Tempo.Co

Indonesia Melarang Gerakan Komunis
Kamis, 31 Mei 2018
Rapat dengar pendapat Komisi III DPR RI dengan elemen masyarakat dan LSM, Nusantara II, Gedung DPR RI, Kamis, 31 Mei 2018. (Foto: Tempo/Sukarnain)

Anggota Komisi III DPR mendengarkan keluhan dari  enam elemen masyarakat dan lembaga swadaya masyarakat diantaranya Komunitas Peduli Pariwisata Bali yang mengeluhkan kehadiran tenaga asing dari tiongkok yang kini menjadi pemandu wisata di Bali, kemudian ada mahasiswa Institut Teknologi Bandung (ITB) yang menyampaikan pelanggaran hak asasi manusia (HAM),  reformasi dan RUU terorisme serta Tim Pengacara Muslim dan pengaduan Lim Maria tentang sengketa tanah. Rapat dengar pendapat ini dipimpin Erma Suryani Ranik di Ruang Rapat Komisi III DPR RI, Kamis 31 Mei 2018.  

Dalam pertemuani itu, semua keluhan akan dibantu diselesaikan oleh legislatif. Anggota Komisi III Taufiqulhadi mengatakan jika sangat mengapresiasi pemikiran yang disampaikan mahasiswa ITB. Dia mengapresiasi pemikiran mahasiswa yang masih muda, namun memiliki konsentrasi terhadap politik dan terhadap bangsa. Dia mengomentari sejumlah aksi otoriter yang menutup sejumlah kegiatan mahasiswa. 

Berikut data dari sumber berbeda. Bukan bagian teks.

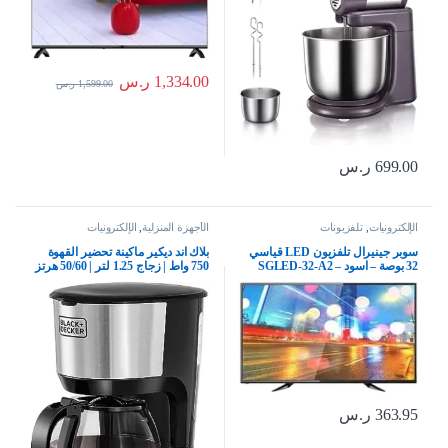
1,334.00
ر.س
1,599.00
ر.س
699.00
ر.س
الإلكترونيات
,
تلفزيونات
الأجهزة المنزلية
,
الإلكترونيات
سوبر جينيرال تلفزيون LED قياسي
بلاك اند ديكير ماكينة تحضير القهوة
32 بوصة – اسود – SGLED-32-A2
750 واط | زجاج 1.25 لتر | 50/60 هرتز
| مثالية لـ 10 اكواب | للقهوة بالتنقيط
والقهوة السوداء والاسبريسو | اسود +
فضي | DCM750S-B5 | ضمان لمدة
عامين
363.95
ر.س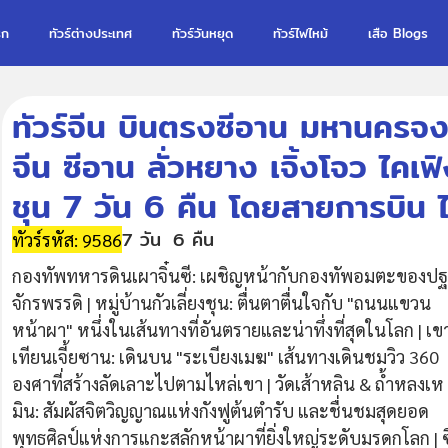
รก
ทัวร์ต่างประเทศ
ทัวร์วันหยุด
ทัวร์ไฟไหม้
เสือ Blogs
ทัวร์จีน บินตรงซีอาน มหานครจ
จีน ซีอาน ลั่วหยาง เจิ้งโจว ไคเฟิ
ชุน 7 วัน 6 คืน โดยสายการบิน 
7 วัน
6 คืน
ทัวร์รหัส: 9586
กองทัพทหารดินเผาจิ๋นซี: เผชิญหน้ากับกองทัพอมตะของป
จักรพรรดิ | หมู่บ้านกัวเลี่ยงชุน: ตื่นตาตื่นใจกับ "ถนนแขวน
หน้าผา" หนึ่งในเส้นทางที่อันตรายและน่าทึ่งที่สุดในโลก | เข
เทียนเจี้ยซาน: เดินบน "ระเบียงเมฆ" เส้นทางเดินชมวิว 360
องศาที่สร้างลัดเลาะไปตามไหล่เขา | วัดเส้าหลิน & ถ้ำหลงเห
มิน: สัมผัสจิตวิญญาณแห่งกังฟูต้นตำรับ และชื่นชมสุดยอด
พุทธศิลป์แห่งการแกะสลักหน้าผาที่ยิ่งใหญ่ระดับมรดกโลก | ซ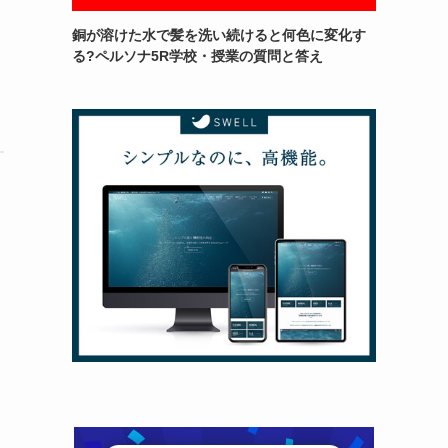
銅が溶けた水で髪を洗い続けると何色に変化す
る?ペルソナ5R学校・授業の質問と答え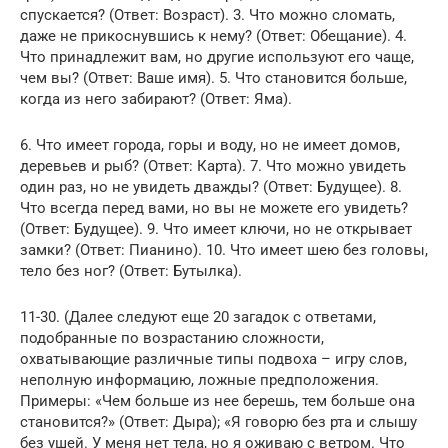
спускается? (Ответ: Возраст). 3. Что можно сломать,
даже не прикоснувшись к нему? (Ответ: Обещание). 4.
Что принадлежит вам, но другие используют его чаще,
чем вы? (Ответ: Ваше имя). 5. Что становится больше,
когда из него забирают? (Ответ: Яма).
6. Что имеет города, горы и воду, но не имеет домов,
деревьев и рыб? (Ответ: Карта). 7. Что можно увидеть
один раз, но не увидеть дважды? (Ответ: Будущее). 8.
Что всегда перед вами, но вы не можете его увидеть?
(Ответ: Будущее). 9. Что имеет ключи, но не открывает
замки? (Ответ: Пианино). 10. Что имеет шею без головы,
тело без ног? (Ответ: Бутылка).
11-30. (Далее следуют еще 20 загадок с ответами,
подобранные по возрастанию сложности,
охватывающие различные типы подвоха – игру слов,
неполную информацию, ложные предположения.
Примеры: «Чем больше из нее берешь, тем больше она
становится?» (Ответ: Дыра); «Я говорю без рта и слышу
без ушей. У меня нет тела, но я оживаю с ветром. Что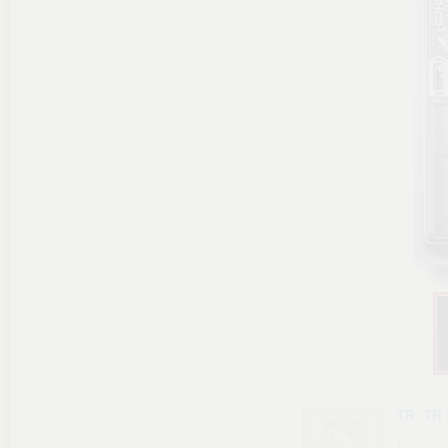
TR_TR
.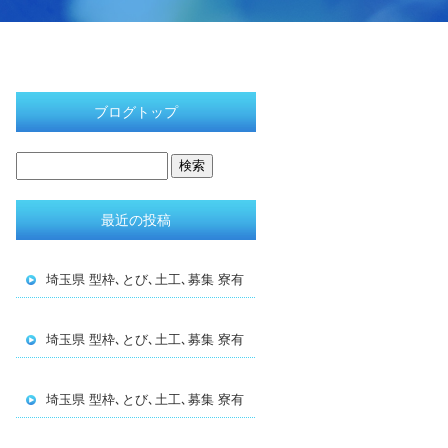
ブログトップ
最近の投稿
埼玉県 型枠､とび､土工､募集 寮有
埼玉県 型枠､とび､土工､募集 寮有
埼玉県 型枠､とび､土工､募集 寮有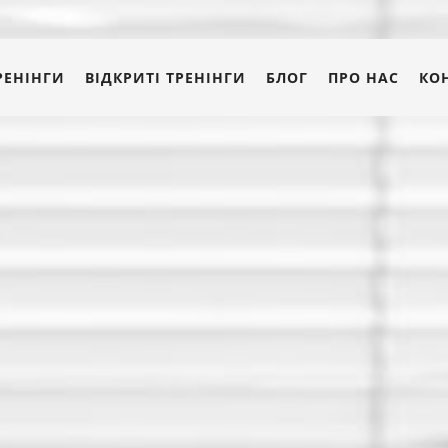
РЕНІНГИ
ВІДКРИТІ ТРЕНІНГИ
БЛОГ
ПРО НАС
КО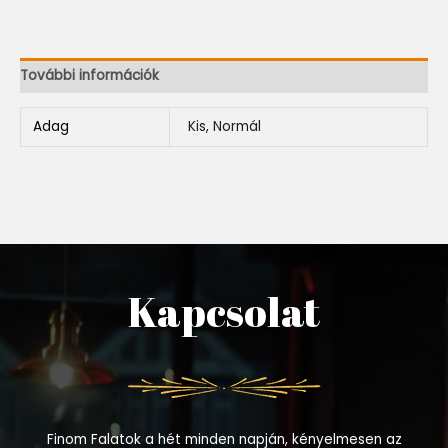
További információk
Adag
Kis, Normál
Kapcsolat
Finom Falatok a hét minden napján, kényelmesen az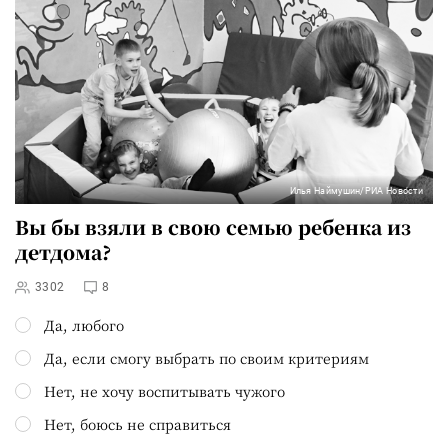
Илья Наймушин/РИА Новости
Вы бы взяли в свою семью ребенка из
детдома?
3302
8
Да, любого
Да, если смогу выбрать по своим критериям
Нет, не хочу воспитывать чужого
Нет, боюсь не справиться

“Ketika adik-adik melihat ada pihak yang bertindak sendiri, dia bukan otoritas tetapi memaksa untuk menutup kegiatan mahasiswa. Bukan hanya di ITB, di Bandung, tapi juga di sejumlah kota-kota yang lain. Itulah sebabnya kita harus membikin undang-undang yang lengkap,” ujarnya.

Jika tidak demikian, akan terjadi kekosongan hukum. Akibat kekosongan hukum ini akan masuk organisasi yang menyerbu ke sana kemari atau melakukan persekusi.

“Itulah sebabnya kita membuat undang-undang, memasukkan pasal tentang zina di dalam KUHP baru agar jangan kemudian orang dengan mudah melakukan persekusi. Karena ada kekosongan hukum masalah zina,” ujarnya seraya mengatakan jika pembahasan KUHP saat ini sedang diselesaikan.

Menurut Taufiq, masalah yang diserbu atau dipersekusi oleh organisasi tersebut adalah masalah Karl Marx. Dalam KUHP baru itu nanti menyebutkan jika yang dilarang di Indonesia adalah gerakan komunisme yakni marxisme-leninisme. Kalau marxisme digabung dengan leninisme, akan menjadi gerakan.

“Gerakan itu tidak boleh. Tetapi kalau kita membaca Marxis saja, itu tidak apa. Boleh, itu filsafat. Ilmu pengetahuan tidak boleh dilarang. Yang dilarang gerakannya. Kenapa komunisme di Indonesia tidak boleh? Karena Indonesia adalah negara Pancasila,” ujarnya.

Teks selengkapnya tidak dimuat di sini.